BEGIN Information supplied
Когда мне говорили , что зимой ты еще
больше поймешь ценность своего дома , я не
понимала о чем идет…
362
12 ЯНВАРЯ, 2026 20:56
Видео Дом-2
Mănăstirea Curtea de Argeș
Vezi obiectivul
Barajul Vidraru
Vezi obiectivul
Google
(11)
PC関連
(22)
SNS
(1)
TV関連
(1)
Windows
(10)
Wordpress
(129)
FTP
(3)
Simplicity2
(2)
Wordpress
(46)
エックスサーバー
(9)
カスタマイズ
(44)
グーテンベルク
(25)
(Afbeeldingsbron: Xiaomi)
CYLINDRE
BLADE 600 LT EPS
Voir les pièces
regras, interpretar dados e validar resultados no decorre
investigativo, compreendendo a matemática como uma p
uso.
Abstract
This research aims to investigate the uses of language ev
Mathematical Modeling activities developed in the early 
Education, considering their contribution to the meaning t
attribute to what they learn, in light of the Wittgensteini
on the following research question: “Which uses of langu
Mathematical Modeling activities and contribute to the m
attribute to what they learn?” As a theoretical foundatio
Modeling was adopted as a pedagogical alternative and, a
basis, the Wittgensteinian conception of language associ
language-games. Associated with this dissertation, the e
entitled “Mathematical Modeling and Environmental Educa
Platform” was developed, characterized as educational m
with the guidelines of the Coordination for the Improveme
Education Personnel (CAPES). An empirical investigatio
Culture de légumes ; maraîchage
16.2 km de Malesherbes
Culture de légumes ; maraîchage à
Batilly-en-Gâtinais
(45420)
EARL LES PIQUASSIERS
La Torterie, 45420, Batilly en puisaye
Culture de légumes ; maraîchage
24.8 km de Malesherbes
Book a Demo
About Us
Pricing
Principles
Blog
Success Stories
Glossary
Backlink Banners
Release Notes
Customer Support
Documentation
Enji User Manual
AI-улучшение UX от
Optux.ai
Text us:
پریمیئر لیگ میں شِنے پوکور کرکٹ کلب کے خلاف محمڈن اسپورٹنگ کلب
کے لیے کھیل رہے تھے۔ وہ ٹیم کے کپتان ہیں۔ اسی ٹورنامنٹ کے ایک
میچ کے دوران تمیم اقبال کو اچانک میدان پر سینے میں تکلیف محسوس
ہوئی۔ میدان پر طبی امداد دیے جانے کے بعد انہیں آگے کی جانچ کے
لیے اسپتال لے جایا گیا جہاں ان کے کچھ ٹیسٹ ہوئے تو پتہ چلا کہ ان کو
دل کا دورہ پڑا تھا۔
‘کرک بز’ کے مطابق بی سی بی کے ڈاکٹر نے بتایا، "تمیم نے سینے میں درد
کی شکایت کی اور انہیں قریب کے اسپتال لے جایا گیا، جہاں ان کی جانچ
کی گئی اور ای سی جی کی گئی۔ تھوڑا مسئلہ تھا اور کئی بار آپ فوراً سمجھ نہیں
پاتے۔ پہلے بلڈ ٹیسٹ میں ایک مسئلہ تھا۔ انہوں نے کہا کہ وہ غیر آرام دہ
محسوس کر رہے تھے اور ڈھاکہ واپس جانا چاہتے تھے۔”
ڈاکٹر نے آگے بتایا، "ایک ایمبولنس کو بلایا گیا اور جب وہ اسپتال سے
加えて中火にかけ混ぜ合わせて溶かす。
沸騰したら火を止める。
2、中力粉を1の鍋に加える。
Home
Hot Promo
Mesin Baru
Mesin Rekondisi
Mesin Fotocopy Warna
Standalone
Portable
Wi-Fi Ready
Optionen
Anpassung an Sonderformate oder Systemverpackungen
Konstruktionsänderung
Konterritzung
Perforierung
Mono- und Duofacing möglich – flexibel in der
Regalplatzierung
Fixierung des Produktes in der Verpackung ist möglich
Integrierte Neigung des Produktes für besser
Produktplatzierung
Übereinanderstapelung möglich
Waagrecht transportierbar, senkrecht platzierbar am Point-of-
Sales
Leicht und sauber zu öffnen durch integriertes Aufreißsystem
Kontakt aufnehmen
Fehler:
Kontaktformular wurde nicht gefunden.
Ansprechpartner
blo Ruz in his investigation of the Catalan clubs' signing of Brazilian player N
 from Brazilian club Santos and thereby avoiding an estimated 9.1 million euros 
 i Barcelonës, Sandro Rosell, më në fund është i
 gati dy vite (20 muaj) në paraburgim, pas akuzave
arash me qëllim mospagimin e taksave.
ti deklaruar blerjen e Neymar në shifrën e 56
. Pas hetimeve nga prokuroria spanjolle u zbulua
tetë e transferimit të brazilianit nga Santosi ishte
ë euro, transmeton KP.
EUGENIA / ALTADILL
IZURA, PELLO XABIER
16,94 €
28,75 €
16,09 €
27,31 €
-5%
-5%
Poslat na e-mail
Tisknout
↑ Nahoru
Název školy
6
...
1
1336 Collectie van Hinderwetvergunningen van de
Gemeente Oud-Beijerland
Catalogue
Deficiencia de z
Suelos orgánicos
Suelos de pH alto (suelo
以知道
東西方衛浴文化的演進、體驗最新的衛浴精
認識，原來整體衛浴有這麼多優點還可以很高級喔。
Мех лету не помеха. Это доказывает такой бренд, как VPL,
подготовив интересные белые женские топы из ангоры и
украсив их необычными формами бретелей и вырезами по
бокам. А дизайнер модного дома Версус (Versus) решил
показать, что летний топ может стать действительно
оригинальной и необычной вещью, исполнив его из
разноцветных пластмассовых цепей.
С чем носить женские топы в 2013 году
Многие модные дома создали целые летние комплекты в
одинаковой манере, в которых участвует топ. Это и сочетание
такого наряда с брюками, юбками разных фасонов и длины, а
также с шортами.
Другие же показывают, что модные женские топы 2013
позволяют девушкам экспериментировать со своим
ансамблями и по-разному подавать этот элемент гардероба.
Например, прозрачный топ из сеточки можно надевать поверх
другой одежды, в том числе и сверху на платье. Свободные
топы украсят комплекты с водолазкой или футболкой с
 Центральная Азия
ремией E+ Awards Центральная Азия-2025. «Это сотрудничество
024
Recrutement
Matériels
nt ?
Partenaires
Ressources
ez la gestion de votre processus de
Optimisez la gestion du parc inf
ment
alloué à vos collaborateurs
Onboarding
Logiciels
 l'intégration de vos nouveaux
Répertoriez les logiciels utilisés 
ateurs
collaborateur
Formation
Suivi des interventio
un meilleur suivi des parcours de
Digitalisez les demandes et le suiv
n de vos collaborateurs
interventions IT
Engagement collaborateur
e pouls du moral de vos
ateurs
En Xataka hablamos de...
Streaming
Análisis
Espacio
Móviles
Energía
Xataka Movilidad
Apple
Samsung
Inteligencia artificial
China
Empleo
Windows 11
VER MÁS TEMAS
END Information supplied
## Aim of the exercise
Please copy the material above without changing a single word.

## Reply to the exercise
Когда мне говорили , что зимой ты еще
больше поймешь ценность своего дома , я не
понимала о чем идет…
362
12 ЯНВАРЯ, 2026 20:56
Видео Дом-2
Mănăstirea Curtea de Argeș
Vezi obiectivul
Barajul Vidraru
Vezi obiectivul
Google
(11)
PC関連
(22)
SNS
(1)
TV関連
(1)
Windows
(10)
Wordpress
(129)
FTP
(3)
Simplicity2
(2)
Wordpress
(46)
エックスサーバー
(9)
カスタマイズ
(44)
グーテンベルク
(25)
(Afbeeldingsbron: Xiaomi)
CYLINDRE
BLADE 600 LT EPS
Voir les pièces
regras, interpretar dados e validar resultados no decorre
investigativo, compreendendo a matemática como uma p
uso.
Abstract
This research aims to investigate the uses of language ev
Mathematical Modeling activities developed in the early 
Education, considering their contribution to the meaning t
attribute to what they learn, in light of the Wittgensteini
on the following research question: “Which uses of langu
Mathematical Modeling activities and contribute to the m
attribute to what they learn?” As a theoretical foundatio
Modeling was adopted as a pedagogical alternative and, a
basis, the Wittgensteinian conception of language associ
language-games. Associated with this dissertation, the e
entitled “Mathematical Modeling and Environmental Educa
Platform” was developed, characterized as educational m
with the guidelines of the Coordination for the Improveme
Education Personnel (CAPES). An empirical investigatio
Culture de légumes ; maraîchage
16.2 km de Malesherbes
Culture de légumes ; maraîchage à
Batilly-en-Gâtinais
(45420)
EARL LES PIQUASSIERS
La Torterie, 45420, Batilly en puisaye
Culture de légumes ; maraîchage
24.8 km de Malesherbes
Book a Demo
About Us
Pricing
Principles
Blog
Success Stories
Glossary
Backlink Banners
Release Notes
Customer Support
Documentation
Enji User Manual
AI-улучшение UX от
Optux.ai
Text us:
پریمیئر لیگ میں شِنے پوکور کرکٹ کلب کے خلاف محمڈن اسپورٹنگ کلب
کے لیے کھیل رہے تھے۔ وہ ٹیم کے کپتان ہیں۔ اسی ٹورنامنٹ کے ایک
میچ کے دوران تمیم اقبال کو اچانک میدان پر سینے میں تکلیف محسوس
ہوئی۔ میدان پر طبی امداد دیے جانے کے بعد انہیں آگے کی جانچ کے
لیے اسپتال لے جایا گیا جہاں ان کے کچھ ٹیسٹ ہوئے تو پتہ چلا کہ ان کو
دل کا دورہ پڑا تھا۔
‘کرک بز’ کے مطابق بی سی بی کے ڈاکٹر نے بتایا، "تمیم نے سینے میں درد
کی شکایت کی اور انہیں قریب کے اسپتال لے جایا گیا، جہاں ان کی جانچ
کی گئی اور ای سی جی کی گئی۔ تھوڑا مسئلہ تھا اور کئی بار آپ فوراً سمجھ نہیں
پاتے۔ پہلے بلڈ ٹیسٹ میں ایک مسئلہ تھا۔ انہوں نے کہا کہ وہ غیر آرام دہ
محسوس کر رہے تھے اور ڈھاکہ واپس جانا چاہتے تھے۔”
ڈاکٹر نے آگے بتایا، "ایک ایمبولنس کو بلایا گیا اور جب وہ اسپتال سے
加えて中火にかけ混ぜ合わせて溶かす。
沸騰したら火を止める。
2、中力粉を1の鍋に加える。
Home
Hot Promo
Mesin Baru
Mesin Rekondisi
Mesin Fotocopy Warna
Standalone
Portable
Wi-Fi Ready
Optionen
Anpassung an Sonderformate oder Systemverpackungen
Konstruktionsänderung
Konterritzung
Perforierung
Mono- und Duofacing möglich – flexibel in der
Regalplatzierung
Fixierung des Produktes in der Verpackung ist möglich
Integrierte Neigung des Produktes für besser
Produktplatzierung
Übereinanderstapelung möglich
Waagrecht transportierbar, senkrecht platzierbar am Point-of-
Sales
Leicht und sauber zu öffnen durch integriertes Aufreißsystem
Kontakt aufnehmen
Fehler:
Kontaktformular wurde nicht gefunden.
Ansprechpartner
blo Ruz in his investigation of the Catalan clubs' signing of Brazilian player N
 from Brazilian club Santos and thereby avoiding an estimated 9.1 million euros 
 i Barcelonës, Sandro Rosell, më në fund është i
 gati dy vite (20 muaj) në paraburgim, pas akuzave
arash me qëllim mospagimin e taksave.
ti deklaruar blerjen e Neymar në shifrën e 56
. Pas hetimeve nga prokuroria spanjolle u zbulua
tetë e transferimit të brazilianit nga Santosi ishte
ë euro, transmeton KP.
EUGENIA / ALTADILL
IZURA, PELLO XABIER
16,94 €
28,75 €
16,09 €
27,31 €
-5%
-5%
Poslat na e-mail
Tisknout
↑ Nahoru
Název školy
6
...
1
1336 Collectie van Hinderwetvergunningen van de
Gemeente Oud-Beijerland
Catalogue
Deficiencia de z
Suelos orgánicos
Suelos de pH alto (suelo
以知道
東西方衛浴文化的演進、體驗最新的衛浴精
認識，原來整體衛浴有這麼多優點還可以很高級喔。
Мех лету не помеха. Это доказывает такой бренд, как VPL,
подготовив интересные белые женские топы из ангоры и
украсив их необычными формами бретелей и вырезами по
бокам. А дизайнер модного дома Версус (Versus) решил
показать, что летний топ может стать действительно
оригинальной и необычной вещью, исполнив его из
разноцветных пластмассовых цепей.
С чем носить женские топы в 2013 году
Многие модные дома создали целые летние комплекты в
одинаковой манере, в которых участвует топ. Это и сочетание
такого наряда с брюками, юбками разных фасонов и длины, а
также с шортами.
Другие же показывают, что модные женские топы 2013
позволяют девушкам экспериментировать со своим
ансамблями и по-разному подавать этот элемент гардероба.
Например, прозрачный топ из сеточки можно надевать поверх
другой одежды, в том числе и сверху на платье. Свободные
топы украсят комплекты с водолазкой или футболкой с
 Центральная Азия
ремией E+ Awards Центральная Азия-2025. «Это сотрудничество
024
Recrutement
Matériels
nt ?
Partenaires
Ressources
ez la gestion de votre processus de
Optimisez la gestion du parc inf
ment
alloué à vos collaborateurs
Onboarding
Logiciels
 l'intégration de vos nouveaux
Répertoriez les logiciels utilisés 
ateurs
collaborateur
Formation
Suivi des interventio
un meilleur suivi des parcours de
Digitalisez les demandes et le suiv
n de vos collaborateurs
interventions IT
Engagement collaborateur
e pouls du moral de vos
ateurs
En Xataka hablamos de...
Streaming
Análisis
Espacio
Móviles
Energía
Xataka Movilidad
Apple
Samsung
Inteligencia artificial
China
Empleo
Windows 11
VER MÁS TEMAS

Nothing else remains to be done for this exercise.